The following article by Rio-born poet and writer extraordinaire Patricia Bárbara first appeared in Portuguese in the Brazilian contemporary arts weblog Supergiba. Patricia very kindly translated the text into English for me, and so without further ado …

South Korea – this was the second time David Prater came to South Korea, both of them supported by Asialink, an artistic residency program developed by University of Melbourne.

The first trip, in 2005, brought the impact of such a different and reserved culture, with all its obstacles and wonders. And we cannot even say that’s a shock between occident and the orient because David is Australian. And exactly because of this he combines two interesting information affected in its origin at the same time English and eastern.

A talented writer, he is both free of severity and sophisticated. Originally a poet, David believes to be a regular third millennium person, using his words, his thoughts and feelings as a way to insert himself into the contemporary context.

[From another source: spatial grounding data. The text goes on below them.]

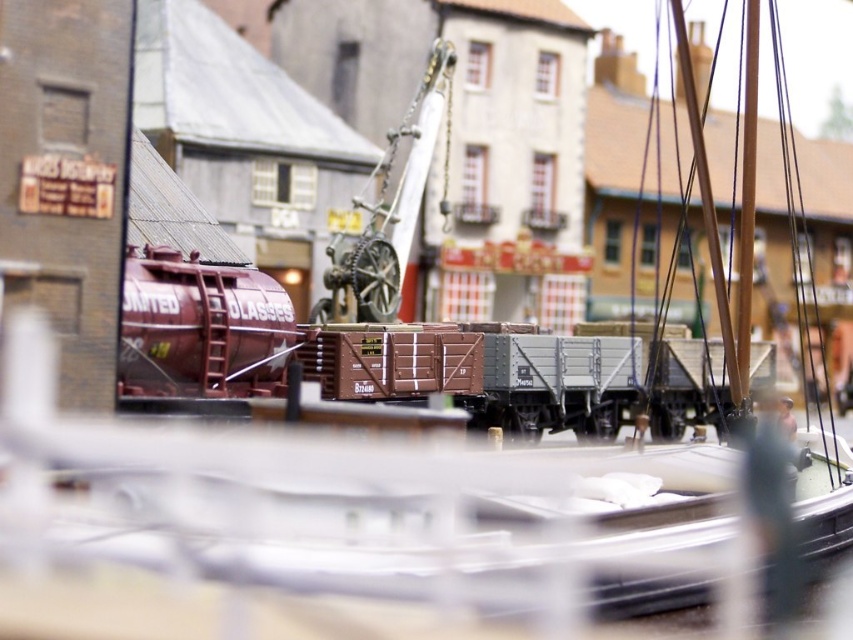 Question: Which point is closer to the camera?

Choices:
 (A) click(x=381, y=198)
 (B) click(x=228, y=298)

Answer: (B)

Question: Among these points, which one is nearest to the camera?

Choices:
 (A) (402, 230)
 (B) (279, 320)

Answer: (B)

Question: Does maroon metallic tank car at center have a greater width compared to metallic gray crane at center?

Choices:
 (A) yes
 (B) no

Answer: (A)

Question: Can you confirm if maroon metallic tank car at center is smaller than metallic gray crane at center?

Choices:
 (A) yes
 (B) no

Answer: (B)

Question: Observing the image, what is the correct spatial positioning of maroon metallic tank car at center in reference to metallic gray crane at center?

Choices:
 (A) below
 (B) above

Answer: (A) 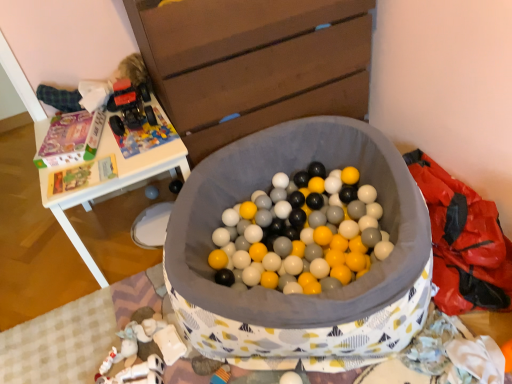 What do you see at coordinates (253, 63) in the screenshot? I see `wooden chest of drawers at upper center` at bounding box center [253, 63].

Image resolution: width=512 pixels, height=384 pixels. What are the coordinates of `wooden chest of drawers at upper center` in the screenshot? It's located at tap(253, 63).

What do you see at coordinates (112, 185) in the screenshot? This screenshot has width=512, height=384. I see `white plastic table at upper left` at bounding box center [112, 185].

Looking at this image, in order to face white plastic table at upper left, should I rotate leftwards or rightwards?

Rotate left and turn 17.139 degrees.

You are a GUI agent. You are given a task and a screenshot of the screen. Output one action in this format:
    pyautogui.click(x=<x>, y=<y>)
    Task: Click on the white plastic table at upper left
    This screenshot has width=512, height=384.
    Given the screenshot: What is the action you would take?
    pyautogui.click(x=112, y=185)

This screenshot has height=384, width=512. I want to click on wooden chest of drawers at upper center, so click(253, 63).

Considering the relative positions of white plastic table at upper left and wooden chest of drawers at upper center in the image provided, is white plastic table at upper left to the right of wooden chest of drawers at upper center from the viewer's perspective?

In fact, white plastic table at upper left is to the left of wooden chest of drawers at upper center.

Is white plastic table at upper left positioned before wooden chest of drawers at upper center?

No, the depth of white plastic table at upper left is greater than that of wooden chest of drawers at upper center.

Which is in front, point (39, 129) or point (332, 107)?

Point (332, 107)

From the image's perspective, relative to wooden chest of drawers at upper center, is white plastic table at upper left above or below?

white plastic table at upper left is below wooden chest of drawers at upper center.

Based on the photo, from a real-world perspective, between white plastic table at upper left and wooden chest of drawers at upper center, who is vertically higher?

In real-world perspective, wooden chest of drawers at upper center is above.

Which of these two, white plastic table at upper left or wooden chest of drawers at upper center, is thinner?

wooden chest of drawers at upper center.

Can you confirm if white plastic table at upper left is shorter than wooden chest of drawers at upper center?

Yes, white plastic table at upper left is shorter than wooden chest of drawers at upper center.

Can you confirm if white plastic table at upper left is smaller than wooden chest of drawers at upper center?

Yes, white plastic table at upper left is smaller than wooden chest of drawers at upper center.

Is wooden chest of drawers at upper center inside white plastic table at upper left?

No, wooden chest of drawers at upper center is not surrounded by white plastic table at upper left.

Would you consider white plastic table at upper left to be distant from wooden chest of drawers at upper center?

Actually, white plastic table at upper left and wooden chest of drawers at upper center are a little close together.

Is wooden chest of drawers at upper center at the back of white plastic table at upper left?

No, wooden chest of drawers at upper center is not at the back of white plastic table at upper left.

“There was a time”, he says, when writers had the mission of heralding the meaning of life; they had to come up with a conclusion and spread the word to everybody. Clearly that’s not what we live nowadays”. Sometime after, when talking about his book We Will Disappear, David contradicts himself – and he is the first one to notice, immediately – when he says that in the book maybe the most important are the poems about life and death, trying to bring meaning to things that make no sense. However, this so called contradiction is an imperative part of David’s talent and production. Born in 72, he was a teenager over the 80’s, and he brings with him all the doubts, the quest, the philosophical clashes that belong to the decade.

The poet Jill Jones said: “All along Prater pitches a dark destabilising line then subverts it with an explosion of pure lyric joy. Formally inventive whilst also dropping beats of pop media jargon and all the transitory idioms we live in, this is a new language for all tomorrow’s aching parties.”

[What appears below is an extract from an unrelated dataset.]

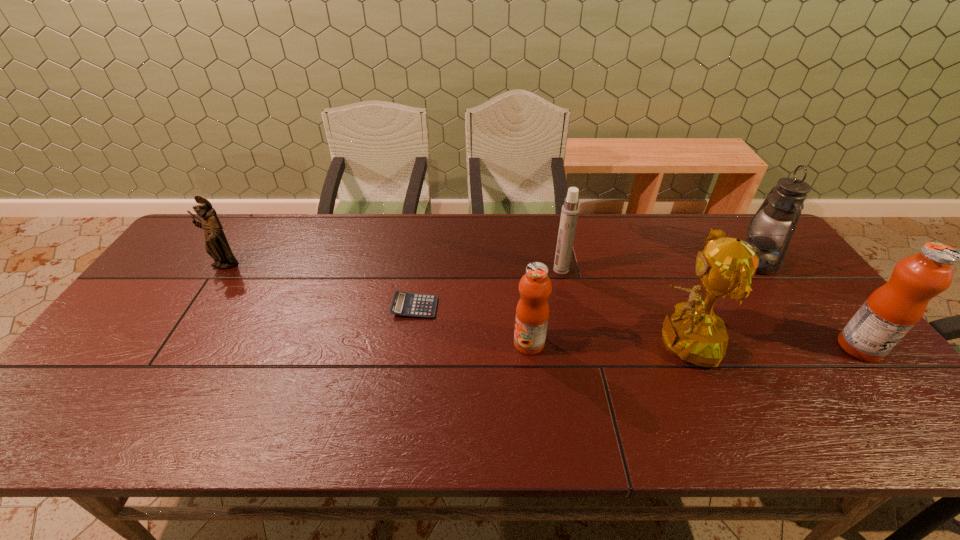 The height and width of the screenshot is (540, 960). I want to click on vacant spot to place a fruit juice on the left, so click(x=204, y=339). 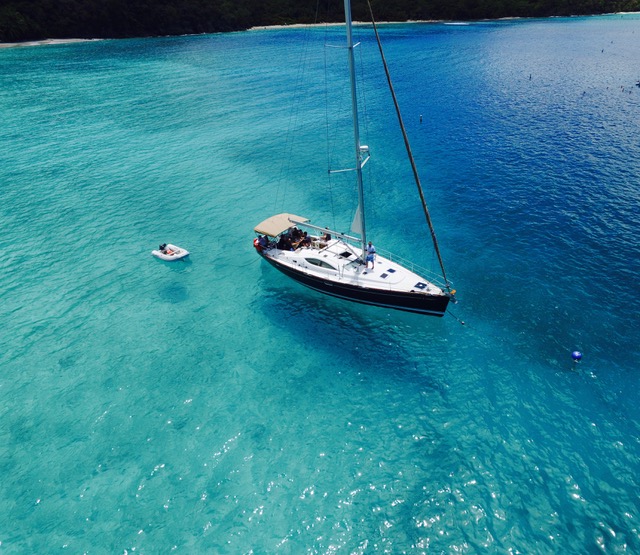 Identify the location of rod. (368, 160), (371, 151), (338, 171).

David came to Korea once again for the exercise of difference. Decided to write a novel, to fly along, he remember a place different and complicated, where it would be demanding to write something different even if complicated, using the environment happenings as inspiration.

Five days ago David Prater returned to Amsterdam, where he lives. He left carrying with him the first draft of Steam, a novel. He left behind so many memories and a friendship solidly built. And when I asked what he thinks about how visual arts use the words in their work, he said: “look at this”.


  1. O hai – my work computer won’t let me look at your blog because it comes up as “pornography”
    So at home I shut the curtains to log on ’cause I haveta see what you’re getting up to in here. Scandinavian/Korean word orgy?
    Maybe it’s the “Scaramouche” reference?

    I love Patricia’s turn of [translated] phrase – and the things she says about your work ring true, I loved reading this, it’s got an underwater quality.

    The novel – In installments! Nice.
    I’m going to print and read.

    Stay happy and smart.

  2. Hi Lisa,

    yes, the warning sign is the bane of my life. We’ve been hacked a few times and sometimes the web browser remembers the last time it happened and pops up a little red warning. I can assure you the site is ‘clean’!!

    Glad you like the translation – and I’d be interested to hear what you think of ‘Steam’, if you ever get to the end of it!!